EXERCISE DATA Start Marker
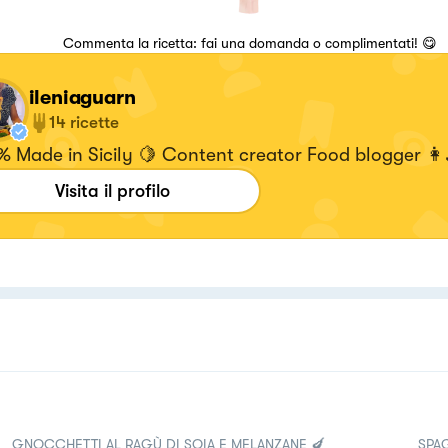
Commenta la ricetta: fai una domanda o complimentati! 😋
ileniaguarn
14
ricette
 Made in Sicily 🍋 Content creator Food blogger 👩‍
Visita il profilo
GNOCCHETTI AL RAGÙ DI SOIA E MELANZANE 🍆
SPA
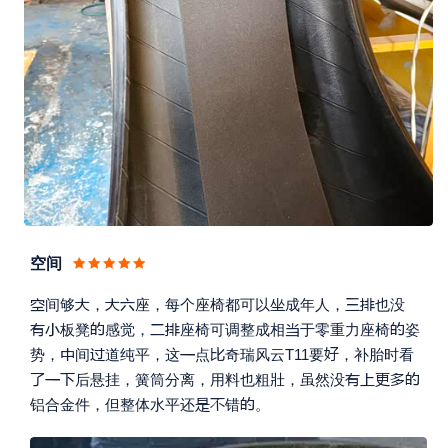
空间







间够
，
座，每个座椅都可以
成年人，
也没







板凳
感觉，
座椅可调整成相
于零重力座椅
姿





势，
间
道纯平，这
点
奇瑞风云T11要
，补胎时看








后悬挂，簧筒分离，用料也粗壯，
虽然没



铝合金件，但整体水平还
错
。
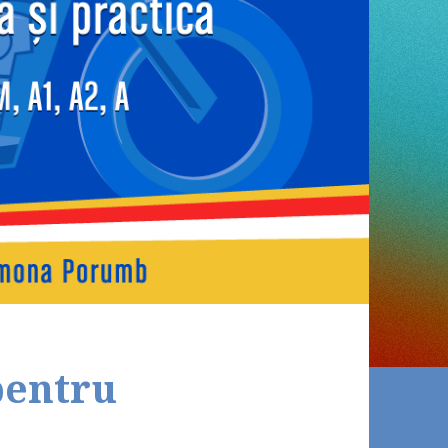
pentru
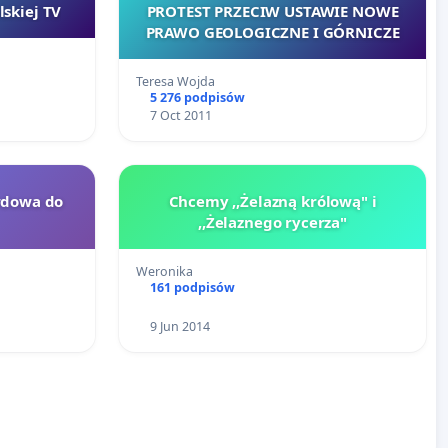
skiej TV
PROTEST PRZECIW USTAWIE NOWE
PRAWO GEOLOGICZNE I GÓRNICZE
Teresa Wojda
5 276 podpisów
7 Oct 2011
rdowa do
Chcemy ,,Żelazną królową" i
,,Żelaznego rycerza"
Weronika
161 podpisów
9 Jun 2014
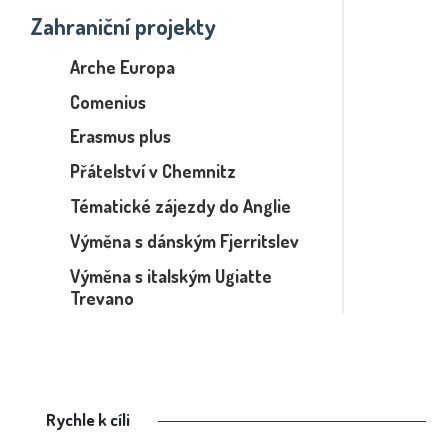
Zahraniční projekty
Arche Europa
Comenius
Erasmus plus
Přátelství v Chemnitz
Tématické zájezdy do Anglie
Výměna s dánským Fjerritslev
Výměna s italským Ugiatte
Trevano
Rychle k cíli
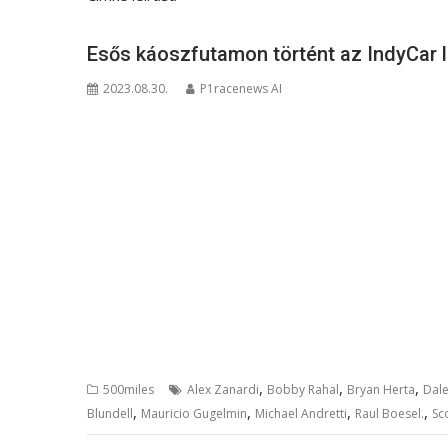
Esős káoszfutamon történt az IndyCar 
2023.08.30.
P1racenews AI
,
,
,
500miles
Alex Zanardi
Bobby Rahal
Bryan Herta
Dal
,
,
,
,
Blundell
Mauricio Gugelmin
Michael Andretti
Raul Boesel.
Sc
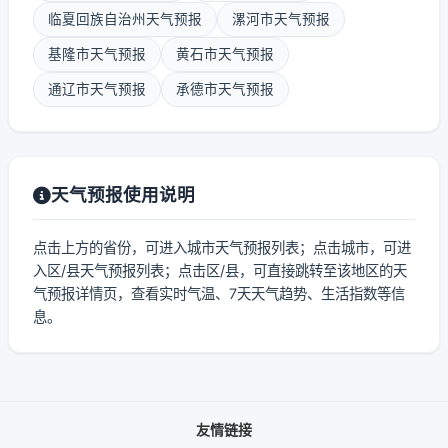
临夏回族自治州天气预报
漯河市天气预报
基隆市天气预报
黄石市天气预报
通辽市天气预报
承德市天气预报
天气预报使用说明
点击上方的省份，可进入城市天气预报列表；点击城市，可进
入区/县天气预报列表；点击区/县，可直接跳转至该地区的天
气预报详情页，查看实时气温、7天天气趋势、生活指数等信
息。
友情链接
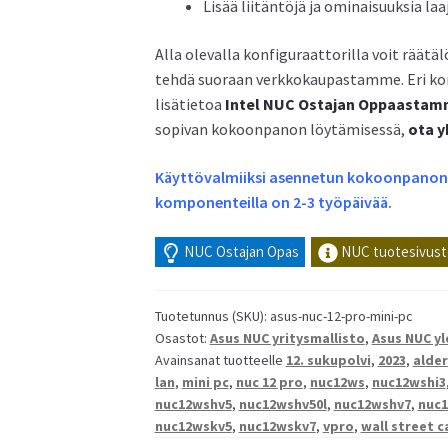
Lisää liitäntöjä ja ominaisuuksia la
Alla olevalla konfiguraattorilla voit räät
tehdä suoraan verkkokaupastamme. Eri komp
lisätietoa
Intel NUC Ostajan Oppaasta
sopivan kokoonpanon löytämisessä,
ota y
Käyttövalmiiksi asennetun kokoonpanon t
komponenteilla on 2-3 työpäivää.
NUC Ostajan Opas
NUC tuotesivust
Tuotetunnus (SKU):
asus-nuc-12-pro-mini-pc
Osastot:
Asus NUC yritysmallisto
,
Asus NUC yl
Avainsanat tuotteelle
12. sukupolvi
,
2023
,
alder
lan
,
mini pc
,
nuc 12 pro
,
nuc12ws
,
nuc12wshi3
nuc12wshv5
,
nuc12wshv50l
,
nuc12wshv7
,
nuc1
nuc12wskv5
,
nuc12wskv7
,
vpro
,
wall street 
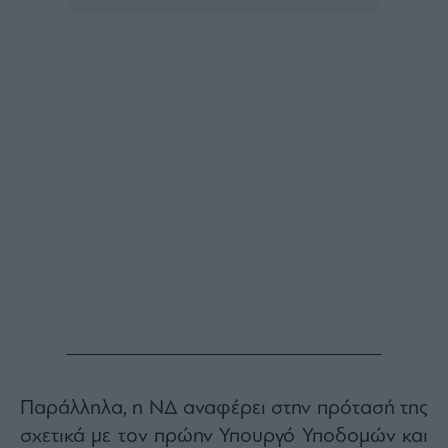
Buy-
Hold-
Sell
The
Value
Investor
Crypto
Χρηματιστηριακές
Ανακοινώσεις
Creative
Content
Branded
Content
Reports
&
Branded
Παράλληλα, η ΝΔ αναφέρει στην πρότασή της
Content
Calendar
σχετικά με τον πρώην Υπουργό Υποδομών και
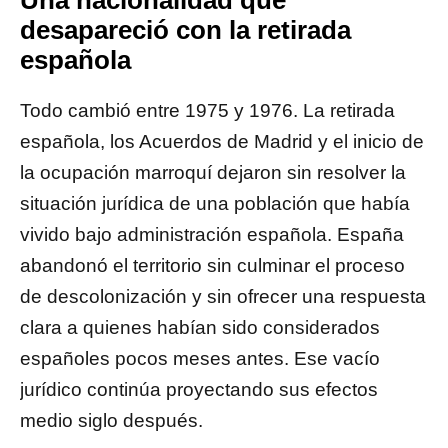
Una nacionalidad que
desapareció con la retirada
española
Todo cambió entre 1975 y 1976. La retirada
española, los Acuerdos de Madrid y el inicio de
la ocupación marroquí dejaron sin resolver la
situación jurídica de una población que había
vivido bajo administración española. España
abandonó el territorio sin culminar el proceso
de descolonización y sin ofrecer una respuesta
clara a quienes habían sido considerados
españoles pocos meses antes. Ese vacío
jurídico continúa proyectando sus efectos
medio siglo después.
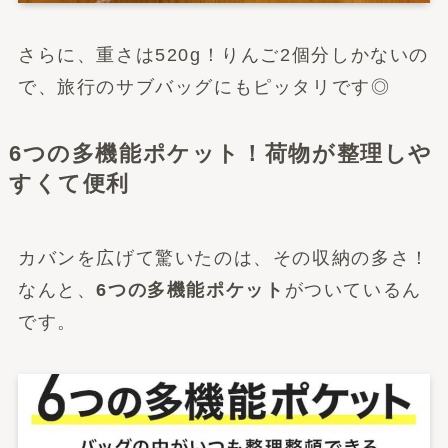
さらに、重さは520g！りんご2個分しかないの
で、旅行のサブバッグにもピッタリです◎
6つの多機能ポケット！荷物が整理しや
すくて便利
カバンを広げて驚いたのは、その収納の多さ！
なんと、
6つの多機能ポケット
がついているん
です。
EXERCISE DATA End Marker
WHAT THE TASK REQUIRES
Print out the records in full and exactly, dropping every picture.

ANSWER BOX
Commenta la ricetta: fai una domanda o complimentati! 😋
ileniaguarn
14
ricette
 Made in Sicily 🍋 Content creator Food blogger 👩‍
Visita il profilo
GNOCCHETTI AL RAGÙ DI SOIA E MELANZANE 🍆
SPA
空间







间够
，
座，每个座椅都可以
成年人，
也没







板凳
感觉，
座椅可调整成相
于零重力座椅
姿





势，
间
道纯平，这
点
奇瑞风云T11要
，补胎时看








后悬挂，簧筒分离，用料也粗壯，
虽然没



铝合金件，但整体水平还
错
。
pentru
skiej TV
PROTEST PRZECIW USTAWIE NOWE
PRAWO GEOLOGICZNE I GÓRNICZE
Teresa Wojda
5 276 podpisów
7 Oct 2011
rdowa do
Chcemy ,,Żelazną królową" i
,,Żelaznego rycerza"
Weronika
161 podpisów
9 Jun 2014
Zahraniční projekty
Arche Europa
Comenius
Erasmus plus
Přátelství v Chemnitz
Tématické zájezdy do Anglie
Výměna s dánským Fjerritslev
Výměna s italským Ugiatte
Trevano
Rychle k cíli
Esős káoszfutamon történt az IndyCar 
2023.08.30.
P1racenews AI
,
,
,
500miles
Alex Zanardi
Bobby Rahal
Bryan Herta
Dal
,
,
,
,
Blundell
Mauricio Gugelmin
Michael Andretti
Raul Boesel.
Sc
临夏回族自治州天气预报
漯河市天气预报
基隆市天气预报
黄石市天气预报
通辽市天气预报
承德市天气预报
天气预报使用说明
点击上方的省份，可进入城市天气预报列表；点击城市，可进
入区/县天气预报列表；点击区/县，可直接跳转至该地区的天
气预报详情页，查看实时气温、7天天气趋势、生活指数等信
息。
友情链接
Lisää liitäntöjä ja ominaisuuksia la
Alla olevalla konfiguraattorilla voit räät
tehdä suoraan verkkokaupastamme. Eri komp
lisätietoa
Intel NUC Ostajan Oppaasta
sopivan kokoonpanon löytämisessä,
ota y
Käyttövalmiiksi asennetun kokoonpanon t
komponenteilla on 2-3 työpäivää.
NUC Ostajan Opas
NUC tuotesivust
Tuotetunnus (SKU):
asus-nuc-12-pro-mini-pc
Osastot:
Asus NUC yritysmallisto
,
Asus NUC yl
Avainsanat tuotteelle
12. sukupolvi
,
2023
,
alder
lan
,
mini pc
,
nuc 12 pro
,
nuc12ws
,
nuc12wshi3
nuc12wshv5
,
nuc12wshv50l
,
nuc12wshv7
,
nuc1
nuc12wskv5
,
nuc12wskv7
,
vpro
,
wall street 
Buy-
Hold-
Sell
The
Value
Investor
Crypto
Χρηματιστηριακές
Ανακοινώσεις
Creative
Content
Branded
Content
Reports
&
Branded
Παράλληλα, η ΝΔ αναφέρει στην πρότασή της
Content
Calendar
σχετικά με τον πρώην Υπουργό Υποδομών και
Una nacionalidad que
desapareció con la retirada
española
Todo cambió entre 1975 y 1976. La retirada
española, los Acuerdos de Madrid y el inicio de
la ocupación marroquí dejaron sin resolver la
situación jurídica de una población que había
vivido bajo administración española. España
abandonó el territorio sin culminar el proceso
de descolonización y sin ofrecer una respuesta
clara a quienes habían sido considerados
españoles pocos meses antes. Ese vacío
jurídico continúa proyectando sus efectos
medio siglo después.
さらに、重さは520g！りんご2個分しかないの
で、旅行のサブバッグにもピッタリです◎
6つの多機能ポケット！荷物が整理しや
すくて便利
カバンを広げて驚いたのは、その収納の多さ！
なんと、
6つの多機能ポケット
がついているん
です。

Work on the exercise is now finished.